Als die syrische Geheimpolizei Abdulaziz Ramadan zum Gespräch einlud, beschloss er, Damaskus zu verlassen. Er konnte die Grenzbeamten bestechen und die Türkei erreichen. In Istanbul arbeitete er weiter in der Union of Free Syrian Students, die für den friedlichen Wandel in der Heimat streitet. Vor drei Jahren kam er nach Deutschland. Der Liebe wegen. Nun studiert er in Halle, lebt in Leipzig, möchte die deutsche Staatsbürgerschaft erlangen und ist nach wie vor aktiv in der syrischen Studentenbewegung.

Um Abdulaziz muss sich niemand Sorgen machen. Er ist jung, gebildet und fleißig. Er spricht Arabisch, Kurdisch, Türkisch, Englisch und Deutsch. Dass solche Leute aus Syrien vertrieben werden, ist eine Katastrophe für das Land, für Europa jedoch ein Gewinn. Abdulaziz könnte sich auf seine Karriere konzentrieren; er macht sich aber Sorgen um die Flüchtlinge, die ins Land kommen. Er bewundert die Großzügigkeit der Deutschen, findet aber, dass sie „überplanen“, zu viel organisieren. Wie bitte? Die Medien sind voller Berichte über Chaos an den Grenzen, überarbeitete Polizisten, Beamte am Ende ihrer Kraft und Helfer am Rande des Zusammenbruchs. „Wir schaffen das“ – Merkels Machtwort klingt angesichts solcher Verhältnisse wie Hohn, und von Überorganisierung zu reden, scheint angesichts einer völlig überforderten Bürokratie absurd. Doch Abdulaziz meint, gerade der Versuch, alles zu organisieren, führe zur Desorganisation; der Versuch, alles zu kontrollieren, führe zu Kontrollverlust.

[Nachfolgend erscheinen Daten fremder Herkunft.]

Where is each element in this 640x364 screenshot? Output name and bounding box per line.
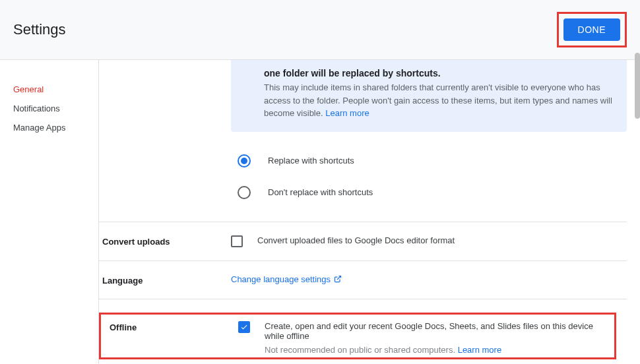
- info-title: one folder will be replaced by shortcuts…: [264, 68, 615, 78]
- external-link-icon: [334, 275, 342, 283]
- offline-highlight: Offline Create, open and edit your recen…: [99, 313, 616, 359]
- main-content: one folder will be replaced by shortcuts…: [99, 60, 640, 364]
- sidebar-item-notifications[interactable]: Notifications: [13, 99, 98, 118]
- scrollbar[interactable]: [635, 53, 640, 119]
- svg-line-0: [337, 276, 341, 280]
- section-label-offline: Offline: [110, 321, 238, 332]
- language-settings-link[interactable]: Change language settings: [231, 274, 342, 284]
- convert-text: Convert uploaded files to Google Docs ed…: [257, 235, 455, 245]
- sidebar-item-general[interactable]: General: [13, 80, 98, 99]
- info-text: This may include items in shared folders…: [264, 81, 615, 120]
- learn-more-link[interactable]: Learn more: [325, 108, 369, 118]
- radio-label-dont-replace: Don't replace with shortcuts: [268, 187, 373, 197]
- sidebar-item-manage-apps[interactable]: Manage Apps: [13, 118, 98, 137]
- done-button[interactable]: DONE: [563, 18, 620, 41]
- divider: [99, 299, 627, 299]
- offline-sub-body: Not recommended on public or shared comp…: [265, 345, 458, 355]
- section-label-convert: Convert uploads: [102, 235, 231, 247]
- divider: [99, 222, 627, 222]
- offline-learn-more-link[interactable]: Learn more: [458, 345, 501, 355]
- checkbox-convert-uploads[interactable]: [231, 235, 243, 247]
- shortcuts-info-box: one folder will be replaced by shortcuts…: [231, 60, 627, 132]
- divider: [99, 260, 627, 261]
- radio-replace-shortcuts[interactable]: [238, 154, 251, 167]
- checkbox-offline[interactable]: [238, 321, 250, 333]
- info-text-body: This may include items in shared folders…: [264, 82, 612, 118]
- offline-subtext: Not recommended on public or shared comp…: [265, 345, 501, 355]
- done-highlight: DONE: [557, 12, 627, 47]
- sidebar: General Notifications Manage Apps: [0, 60, 99, 364]
- page-title: Settings: [13, 21, 66, 38]
- offline-text: Create, open and edit your recent Google…: [265, 321, 609, 341]
- radio-dont-replace[interactable]: [238, 186, 251, 199]
- language-link-text: Change language settings: [231, 274, 331, 284]
- radio-label-replace: Replace with shortcuts: [268, 156, 354, 166]
- section-label-language: Language: [102, 274, 231, 286]
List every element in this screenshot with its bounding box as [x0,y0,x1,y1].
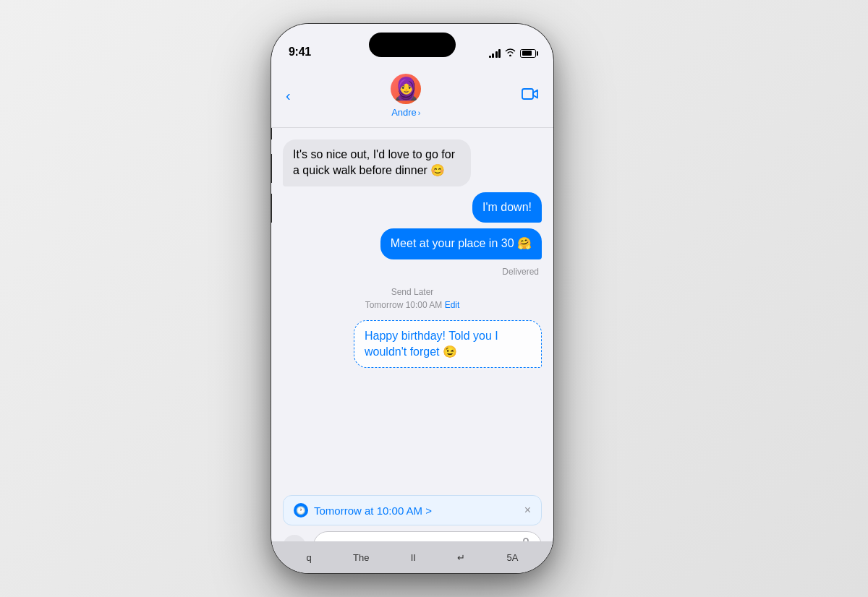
keyboard-key-3[interactable]: II [411,552,416,563]
contact-info[interactable]: 🧕 Andre › [391,74,421,118]
back-chevron-icon: ‹ [286,87,291,104]
messages-area: It's so nice out, I'd love to go for a q… [271,128,553,429]
back-button[interactable]: ‹ [286,87,291,104]
delivered-status: Delivered [502,267,539,277]
screen: 9:41 [271,24,553,573]
avatar: 🧕 [391,74,421,104]
keyboard-hint: q The II ↵ 5A [271,541,553,573]
status-icons [489,48,537,59]
scheduled-banner: 🕐 Tomorrow at 10:00 AM > × [283,495,542,525]
send-later-edit-button[interactable]: Edit [445,300,460,310]
send-later-label: Send Later [365,285,460,298]
battery-icon [520,49,536,58]
wifi-icon [505,48,516,59]
message-bubble-sent-2: Meet at your place in 30 🤗 [380,228,542,259]
keyboard-key-2[interactable]: The [353,552,369,563]
message-bubble-scheduled: Happy birthday! Told you I wouldn't forg… [354,320,542,369]
phone-frame: 9:41 [271,24,553,573]
nav-header: ‹ 🧕 Andre › [271,64,553,128]
keyboard-key-4[interactable]: ↵ [457,552,465,563]
scheduled-banner-content: 🕐 Tomorrow at 10:00 AM > [294,503,432,517]
signal-icon [489,49,501,58]
send-later-info: Send Later Tomorrow 10:00 AM Edit [365,285,460,312]
contact-chevron-icon: › [418,108,421,117]
message-bubble-received: It's so nice out, I'd love to go for a q… [283,139,471,186]
keyboard-key-5[interactable]: 5A [506,552,518,563]
send-later-time: Tomorrow 10:00 AM Edit [365,298,460,312]
status-time: 9:41 [289,46,311,59]
clock-icon: 🕐 [294,503,308,517]
scheduled-time-label[interactable]: Tomorrow at 10:00 AM > [314,504,432,517]
keyboard-key-1[interactable]: q [307,552,312,563]
message-bubble-sent-1: I'm down! [472,192,542,223]
scheduled-close-button[interactable]: × [524,504,531,517]
svg-rect-0 [522,89,533,99]
video-call-button[interactable] [522,87,539,104]
scene: 9:41 [0,0,868,597]
dynamic-island [369,33,456,57]
contact-name: Andre › [391,107,420,118]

Man richte Lager ein, aber die Leute wollten zu ihren Freunden, zu ihrer Familie. Man setze Beamte ein, um die Flüchtlinge zu registrieren und zu integrieren, während eben jene Freunde oder Familienangehörige viel besser in der Lage wären, den Neuankömmlingen zu erklären, wo sie sich melden müssen, um einen Asylantrag zu stellen, wie man sich um Sozialhilfe, Ausbildung und Arbeit bemüht. Man macht sich, mit einem Wort, Arbeit, weil man das gute europäische Prinzip der Subsidiarität nicht beachtet. Was die Gemeinschaft erledigen kann, braucht der Staat nicht zu erledigen. Wo die Familie helfen kann, soll sie auch helfen. Wo eine Wohnung bereitsteht, braucht man keine Baracke.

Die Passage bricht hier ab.